Se inclinó hacia delante y vomitó en un rincón del porche. A continuación, se limpió la boca antes de guardarse la pistola en el bolsillo, se aferró a la barandilla y descendió los peldaños con cuidado. Veía la furgoneta borrosa, pero se abrió paso hacia la silueta, resoplando y dando tumbos.
Dawson no iba a escapar vivo. Esta vez no.
Abee estaba de pie junto a la ventana de su casa cuando vio que Ted avanzaba a trompicones hacia la furgoneta. Sabía exactamente adónde se proponía ir, aunque estaba dando un gran rodeo para llegar hasta el vehículo. Ted se tambaleaba de izquierda a derecha, como si fuera incapaz de caminar en línea recta.

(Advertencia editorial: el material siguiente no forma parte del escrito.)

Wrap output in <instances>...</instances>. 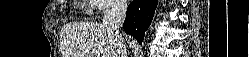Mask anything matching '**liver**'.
Wrapping results in <instances>:
<instances>
[{
	"mask_svg": "<svg viewBox=\"0 0 249 57\" xmlns=\"http://www.w3.org/2000/svg\"><path fill=\"white\" fill-rule=\"evenodd\" d=\"M63 57H120L119 39L100 23H69L61 30ZM122 57V56H121Z\"/></svg>",
	"mask_w": 249,
	"mask_h": 57,
	"instance_id": "obj_1",
	"label": "liver"
}]
</instances>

A pesar de que la noche anterior pensaba que se iba a morir, aquella mañana se había despertado sintiéndose mejor que en los últimos días. Los antibióticos del veterinario debían de estar surtiendo efecto, porque ya no tenía fiebre. Por otro lado, aunque el corte en el vientre era todavía tierno al tacto, no tenía tan mal aspecto como el día anterior.